Suffolk University's Ford Hall Forum and Moakley Archive & Institute, The Boston Desegregation and Busing Initiative, and GBH Forum Network, continue a series of programs examining the lasting impacts of the l974 landmark decision to desegregate Boston’s Public Schools. On May 6, the panel will discuss upward mobility in Boston, exploring the city’s historic institutional roadblocks that have hindered progress for people of color fifty years after busing. The panel will explore solutions to address these persistent issues such as enhancing educational opportunities, closing the wealth gap, increasing home ownership, and broadening access to job opportunities.
The evening’s panelists are
Ron Bell, longtime community activist and founder of Dunk the Vote, and alumnus of Boston Latin School;
Karilyn Crockett, Ph.D., assistant professor, Urban History, Public Policy & Planning, Massachusetts Institute of Technology; and
Tatiana M. F. Cruz, Ph.D., assistant professor and interdisciplinary program director of Africana Studies, Department of Critical Race, Gender and Cultural Studies, Simmons University. The program’s moderator is
Kris Hooks, editor-in-chief of
The Boston Globe’s newsroom team, Money, Power, Inequality: Closing the Racial Wealth Gap, which focuses on addressing the racial wealth gap in Greater Boston.
Background
In our first program, Driving for Desegregation: Boston 50 Years After Busing, Adrian Walker, columnist for The Boston Globe, led a panel that explored the long-term impacts of busing on the city of Boston, including the current state of Boston’s public schools and racial equity in a myriad of arenas.

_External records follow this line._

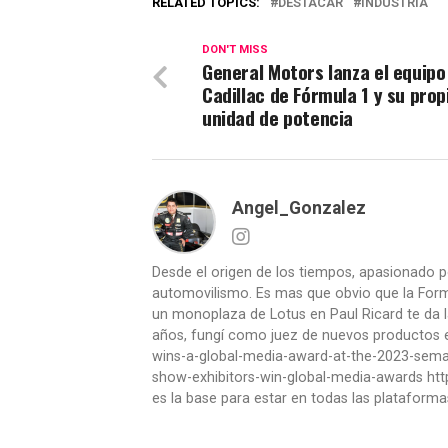
RELATED TOPICS:
DESTACAR
INDUSTRIA
DON'T MISS
General Motors lanza el equipo
Cadillac de Fórmula 1 y su prop
unidad de potencia
Angel_Gonzalez
Desde el origen de los tiempos, apasionado p
automovilismo. Es mas que obvio que la Formu
un monoplaza de Lotus en Paul Ricard te da l
años, fungí como juez de nuevos productos en
wins-a-global-media-award-at-the-2023-se
show-exhibitors-win-global-media-awards htt
es la base para estar en todas las plataforma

In our second program held last week, our panel, moderated by Stephanie Leydon, GBH News, the panel explored race, housing, and education equity 50 years after busing. This discussion explored the impact of race-based discriminatory housing policies and education funding formulas while addressing the more recent problems of gentrification and housing affordability and how Boston positions itself to compete with its suburban neighbors when it comes to educational outcomes.